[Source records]
......

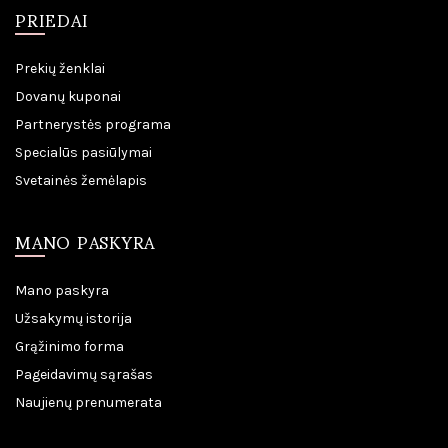
PRIEDAI
Prekių ženklai
Dovanų kuponai
Partnerystės programa
Specialūs pasiūlymai
Svetainės žemėlapis
MANO PASKYRA
Mano paskyra
Užsakymų istorija
Grąžinimo forma
Pageidavimų sąrašas
Naujienų prenumerata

......

◆ ASSIGNMENT
A word-for-word restatement of the lines running from the one with "Specialūs pasiūlymai" to the last line of the records is the whole answer.

◆ ANSWER TO THE PROBLEM
Specialūs pasiūlymai
Svetainės žemėlapis
MANO PASKYRA
Mano paskyra
Užsakymų istorija
Grąžinimo forma
Pageidavimų sąrašas
Naujienų prenumerata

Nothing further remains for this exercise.